Bono deyince benim aklıma yıllar önce kızının bir yerlere verdiği demeç geliyor. Bu Bono, hani çılgın rockstar ya, kızını okula bırakırmış ama üzerinde pembe bornozuyla. Üstelik iç çamaşırı da giymeden. Düşünsenize, lisedesiniz, babanız pembe bornozu dışında takım taklavat açık bir şekilde beslenme çantanızı uzatıyor. 80 yaşına kadar psikiyatriste gitseniz yine de geçmez bıraktığı iz. (şimdi link vereceğim, bir türlü kaynağını bulamadım. hani ne denli dürüst bir tip olduğumu bilmeyen binlerce kişi de uyduruyorum sanacak.)

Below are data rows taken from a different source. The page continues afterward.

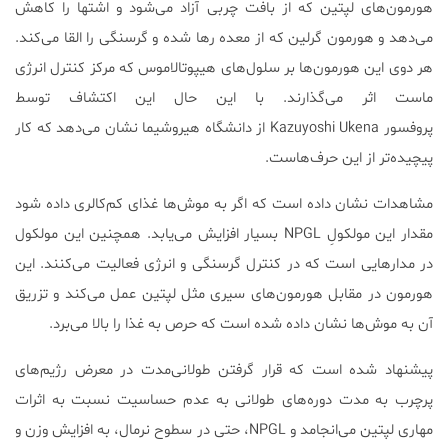
هورمون‌های لپتین که از بافت چربی آزاد می‌شود و اشتها را کاهش
می‌دهد و هورمون گرلین که از معده رها شده و گرسنگی را القا می‌کند.
هر دوی این هورمون‌ها بر سلول‌های هیپوتالاموس که مرکز کنترل انرژی
ماست اثر می‌گذارند. با این حال این اکتشاف توسط
پروفسور Kazuyoshi Ukena از دانشگاه هیروشیما نشان می‌دهد که کار
پیچیده‌تر از این حرف‌هاست.
مشاهدات نشان داده است که اگر به موش‌ها غذای کم‌کالری داده شود
مقدار این مولکولِ NPGL بسیار افزایش می‌یابد. همچنین این مولکول
در مدارهایی است که در کنترل گرسنگی و انرژی فعالیت می‌کنند. این
هورمون در مقابل هورمون‌های سیری مثل لپتین عمل می‌کند و تزریق
آن به موش‌ها نشان داده شده است که حرص به غذا را بالا می‌برد.
پیشنهاد شده است که قرار گرفتن طولانی‌مدت در معرض رژیم‌های
پرچرب به مدت دوره‌های طولانی به عدم حساسیت نسبت به اثرات
مهاری لپتین می‌انجامد و NPGL، حتی در سطوح نرمال، به افزایش وزن و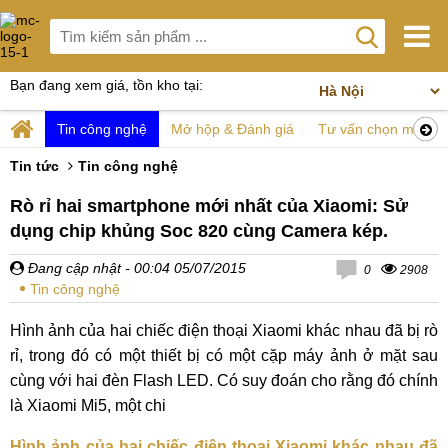
Bạn đang xem giá, tồn kho tại:
Tin công nghệ
Mở hộp & Đánh giá
Tư vấn chọn mua
Tin tức
Tin công nghệ
Rò rỉ hai smartphone mới nhất của Xiaomi: Sử
dụng chip khủng Soc 820 cùng Camera kép.
Đang cập nhật
- 00:04 05/07/2015
0
2908
Tin công nghệ
Hình ảnh của hai chiếc điện thoại Xiaomi khác nhau đã bị rò
rỉ, trong đó có một thiết bị có một cặp máy ảnh ở mặt sau
cùng với hai đèn Flash LED. Có suy đoán cho rằng đó chính
là Xiaomi Mi5, một chi
Hình ảnh của hai chiếc điện thoại Xiaomi khác nhau đã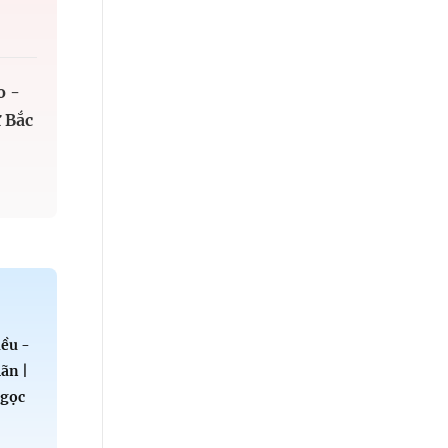
o -
 Bắc
ều -
ãn |
Ngọc
u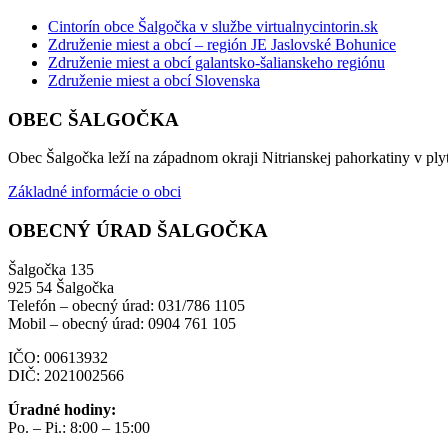
Cintorín obce Šalgočka v službe virtualnycintorin.sk
Združenie miest a obcí – región JE Jaslovské Bohunice
Združenie miest a obcí galantsko-šalianskeho regiónu
Združenie miest a obcí Slovenska
OBEC ŠALGOČKA
Obec Šalgočka leží na západnom okraji Nitrianskej pahorkatiny v plyt
Základné informácie o obci
OBECNÝ ÚRAD ŠALGOČKA
Šalgočka 135
925 54 Šalgočka
Telefón – obecný úrad: 031/786 1105
Mobil – obecný úrad: 0904 761 105
IČO: 00613932
DIČ: 2021002566
Úradné hodiny:
Po. – Pi.: 8:00 – 15:00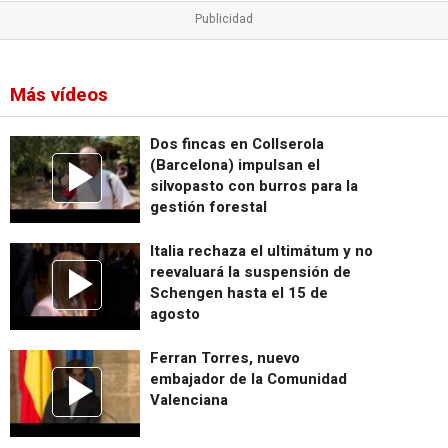
Más vídeos
Dos fincas en Collserola
(Barcelona) impulsan el
silvopasto con burros para la
gestión forestal
Italia rechaza el ultimátum y no
reevaluará la suspensión de
Schengen hasta el 15 de
agosto
Ferran Torres, nuevo
embajador de la Comunidad
Valenciana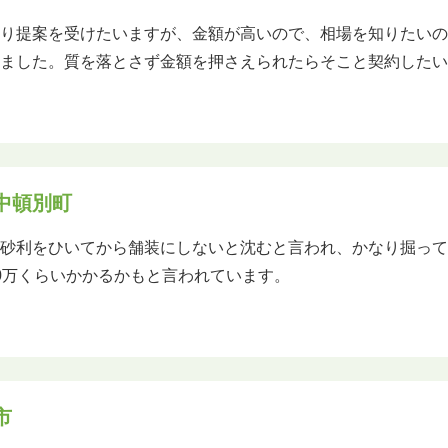
より提案を受けたいますが、金額が高いので、相場を知りたい
しました。質を落とさず金額を押さえられたらそこと契約した
中頓別町
、砂利をひいてから舗装にしないと沈むと言われ、かなり掘っ
0万くらいかかるかもと言われています。
市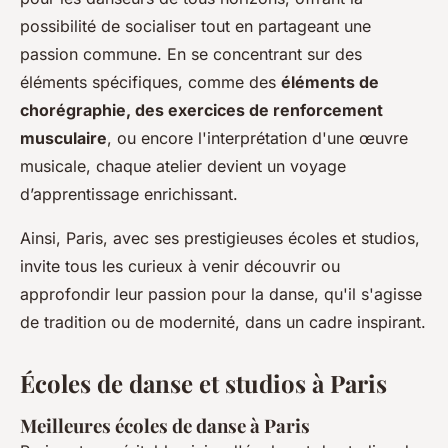
possibilité de socialiser tout en partageant une
passion commune. En se concentrant sur des
éléments spécifiques, comme des
éléments de
chorégraphie, des exercices de renforcement
musculaire
, ou encore l'interprétation d'une œuvre
musicale, chaque atelier devient un voyage
d’apprentissage enrichissant.
Ainsi, Paris, avec ses prestigieuses écoles et studios,
invite tous les curieux à venir découvrir ou
approfondir leur passion pour la danse, qu'il s'agisse
de tradition ou de modernité, dans un cadre inspirant.
Écoles de danse et studios à Paris
Meilleures écoles de danse à Paris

O gün bugündür Bono fakirlerdi, insanlardı, çoluk çomalak haklarıydı dedikçe kızını düşünürüm. Kızının yerinde olsam, "baba" derdim, "önce benim karizmayı yerle bir etmeseydin yahu."
U2 iyi bir rock grubu mu? Ona edecek lafımız pek tabi yok. Geçenlerde Radikal'den Muhsin Akgün yazdı Londra konserlerini ballandıra ballandıra. Ağzımızın suyu akmadı mı, aktı. Bir gelseler de, ölmeden görsek dedik mi dedik. Gün seneye 6 eylül 2010'muş meğer. Olay resmi ağızlardan (İKSV ve Pozitif) aynı anda onaylanınca şüphe kalmadı.
Tabi haberin ulaşmasıyla U2 karşıt gösteriler de başladı. Biz demokratik bir platform olduğumuzdan bunları da yazmaktan imtina etmiyoruz. Bu karşıt grup, çeşitli mecralarda toplaşıp "hani insan hakkıydı tüm gelmeme bahanen, Türkiye'de bu sorun çözüldü de mi geliyorsun yalancı Bono?" demekteler. Kendilerine Facebook denen yerde üs kuran grup şimdiden pek çok yandaş kazanmış durumda. Hani ben de hak vermiyor değilim kendilerine ama asıl olay Bono'nun kızına ettikleridir, gerisi yalan.
Ne olursa olsun, Where the streets have no name'i çalarlarsa Olimpiyat Stadı'na gitmeyi belki göze alabilirim. Kim olursa olsun, yeni çıkan albümler için yapılan her turneye allerjim var. Biri setlist'i çalabilir mi?